Détection acoustique

Que faire pour éviter l'extinction ? Cet été, le gouvernement canadien a instauré davantage de zones où la vitesse de navigation était limitée afin de réduire le nombre et la gravité des collisions. Mais cela n'a été que temporaire. Il a aussi renforcé les vols de repérage des baleines. Autres solutions : la régulation du trafic maritime pour le détourner des zones de plus forte densité de baleines et l'adaptation des engins de pêches pour réduire les risques d'emmêlement. L'organisation Océana a lancé une campagne début septembre pour demander aux Etats-Unis et au Canada de renforcer ensemble les mesures de protection des baleines. Mais le dialogue est compliqué. Dans le Maine, aux Etats-Unis, les pêcheurs de homards se rebiffent.

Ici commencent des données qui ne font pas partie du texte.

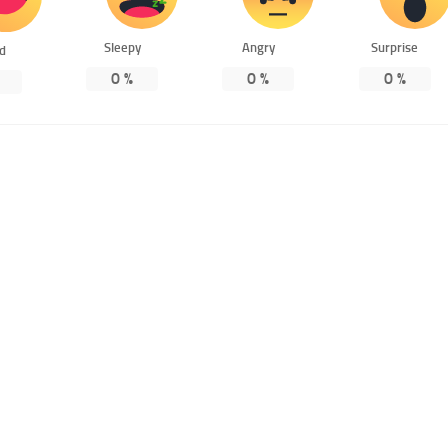
Sleepy
Angry
Surprise
ed
0
%
0
%
0
%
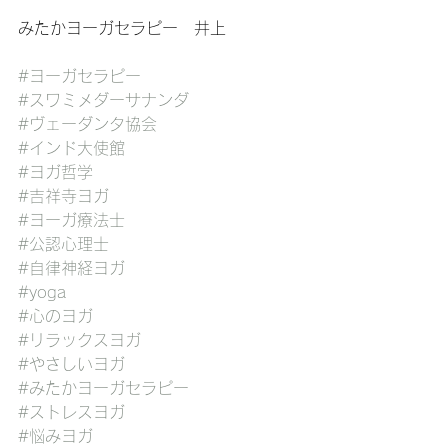
みたかヨーガセラピー　井上
#ヨーガセラピー
#
スワミメダーサナンダ
#
ヴェーダンタ
協会
#
インド大使館
#ヨガ哲学
#吉祥寺ヨガ
#ヨーガ療法士
#公認心理士
#自律神経ヨガ
#yoga
#心のヨガ
#リラックスヨガ
#やさしいヨガ
#みたかヨーガセラピー
#ストレスヨガ
#悩みヨガ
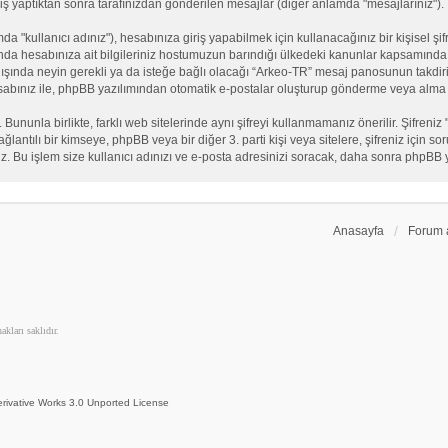
iş yaptıktan sonra tarafınızdan gönderilen mesajlar (diğer anlamda "mesajlarınız").
"kullanıcı adınız"), hesabınıza giriş yapabilmek için kullanacağınız bir kişisel şifre
nda hesabınıza ait bilgileriniz hostumuzun barındığı ülkedeki kanunlar kapsamında 
n dışında neyin gerekli ya da isteğe bağlı olacağı “Arkeo-TR” mesaj panosunun takdiri
sabınız ile, phpBB yazılımından otomatik e-postalar oluşturup gönderme veya alma 
. Bununla birlikte, farklı web sitelerinde aynı şifreyi kullanmamanız önerilir. Şifr
e bağlantılı bir kimseye, phpBB veya bir diğer 3. parti kişi veya sitelere, şifreniz iç
iz. Bu işlem size kullanıcı adınızı ve e-posta adresinizi soracak, daha sonra phpBB yaz
Anasayfa
Forum 
kları saklıdır.
rivative Works 3.0 Unported License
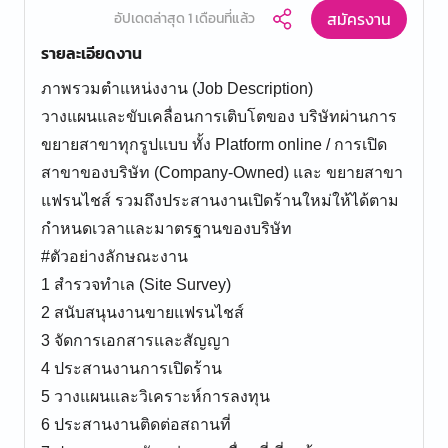
สมัครงาน
อัปเดตล่าสุด 1 เดือนที่แล้ว
รายละเอียดงาน
ภาพรวมตำแหน่งงาน (Job Description)
วางแผนและขับเคลื่อนการเติบโตของ บริษัทผ่านการ
ขยายสาขาทุกรูปแบบ ทั้ง Platform online / การเปิด
สาขาของบริษัท (Company-Owned) และ ขยายสาขา
แฟรนไชส์ รวมถึงประสานงานเปิดร้านใหม่ให้ได้ตาม
กำหนดเวลาและมาตรฐานของบริษัท
#ตัวอย่างลักษณะงาน
1 สำรวจทำเล (Site Survey)
2 สนับสนุนงานขายแฟรนไชส์
3 จัดการเอกสารและสัญญา
4 ประสานงานการเปิดร้าน
5 วางแผนและวิเคราะห์การลงทุน
6 ประสานงานติดต่อสถานที่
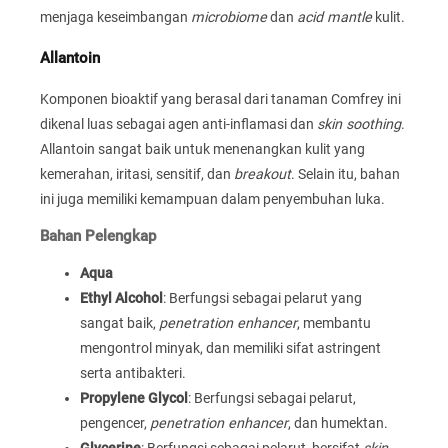
menjaga keseimbangan
microbiome
dan
acid mantle
kulit.
Allantoin
Komponen bioaktif yang berasal dari tanaman Comfrey ini
dikenal luas sebagai agen anti-inflamasi dan
skin soothing
.
Allantoin sangat baik untuk menenangkan kulit yang
kemerahan, iritasi, sensitif, dan
breakout
. Selain itu, bahan
ini juga memiliki kemampuan dalam penyembuhan luka.
Bahan Pelengkap
Aqua
Ethyl Alcohol
: Berfungsi sebagai pelarut yang
sangat baik,
penetration enhancer
, membantu
mengontrol minyak, dan memiliki sifat astringent
serta antibakteri.
Propylene Glycol
: Berfungsi sebagai pelarut,
pengencer,
penetration enhancer
, dan humektan.
Glycerine
: Berfungsi sebagai pelarut, bersifat
skin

Un nouveau plan de protection de la baleine veut leur imposer une baisse du nombre de cordages de bouées, ce qu'ils refusent, pointant la responsabilité de leur voisin canadien, statistiques à l'appui.

Selon Vincent Ridoux, le Canada pourrait aussi miser sur «la détection acoustique en direct de la position des baleines» qui permet de «gérer en temps réel la navigation et de réduire le nombre de collisions». Il préconise de miser sur un meilleur «partage en direct d'informations sur les observations de baleines faites par les personnels navigants». C'est ce qu'ont déjà obligation de faire les navires français qui vont régulièrement dans les sanctuaires marins Pelagos (Méditerranée occidentale) et Agoa (Antilles).